As the race for the Democratic nomination has narrowed to two front-runners, Sanders has stepped up his criticism of Biden's “Yea” vote authorizing the Iraq War.

This week, he released an ad, tweeted, and pointed fingers in a post-Super Tuesday press conference in the senator’s hometown of Burlington, Vermont. 

“He was a leader getting us involved in the war in Iraq,” Sanders told reporters on Tuesday.

The war in Iraq, which officially lasted from 2003 to 2011, led to the death of an estimated 4,419 U.S. service members, according to the Department of Defense.

The vote Sanders is talking about took place 18 years ago, during the 107th Congress.

The bill that started the Iraq War prompted contentious debate but passed with bipartisan support, despite opposition from now-House Speaker Nancy Pelosi and then-Rep. Bernie Sanders.

“The United States could set a precedent of a unilateral invasion of a country that could trigger disastrous results,” Sanders declared during a 2002 press conference. 

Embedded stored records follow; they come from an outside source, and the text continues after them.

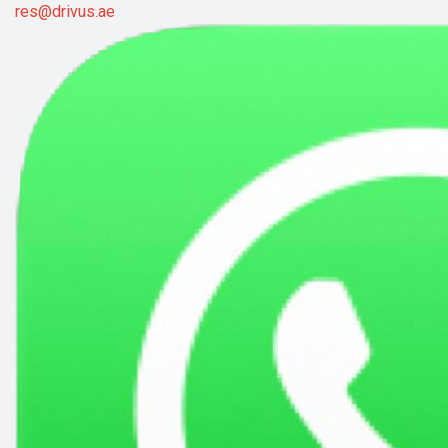
res@drivus.ae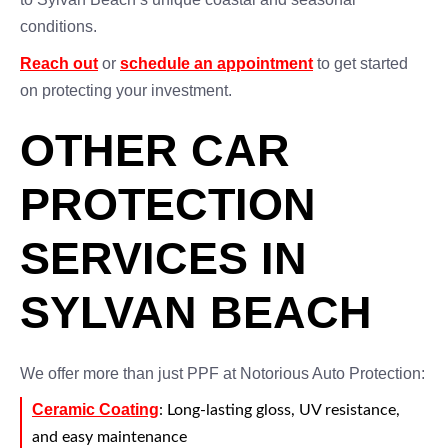
conditions.
Reach out
or
schedule an appointment
to get started
on protecting your investment.
OTHER CAR
PROTECTION
SERVICES IN
SYLVAN BEACH
We offer more than just PPF at Notorious Auto Protection:
Ceramic Coating
: Long-lasting gloss, UV resistance,
and easy maintenance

On the Senate side, the bill also received bipartisan support, with 29 Democrats voting to send it to the president’s desk.

Among them: Hillary Clinton, Chuck Schumer and, yes, Joe Biden.

But Biden, in a Senate floor speech the day before the bill passed, said use of force was a last resort.

“... there is no question that with regard to Iraq we have a real and growing problem,” Biden said. “But, I also believe that we have time to deal with that problem in a way that isolates Saddam [Hussein] and does not isolate the United States of America ... and that makes the use of force the final option, not the first one.”

In an interview with Newsy, President Barack Obama's 2008 campaign manager David Plouffe said he thought the vote would play a smaller role in 2020 than it did in 2008.  

“It’ll be a factor,” he said. “But I doubt it will be as decisive or certainly as important to voters as it was in our race ... just because of the time that’s elapsed.”

Still, Biden, the longtime chair of the Senate Foreign Relations Committee, is in good standing with many voters on foreign policy. A January Morning Consult poll showed more Democratic primary voters trusted Joe Biden to handle foreign relations than Bernie Sanders.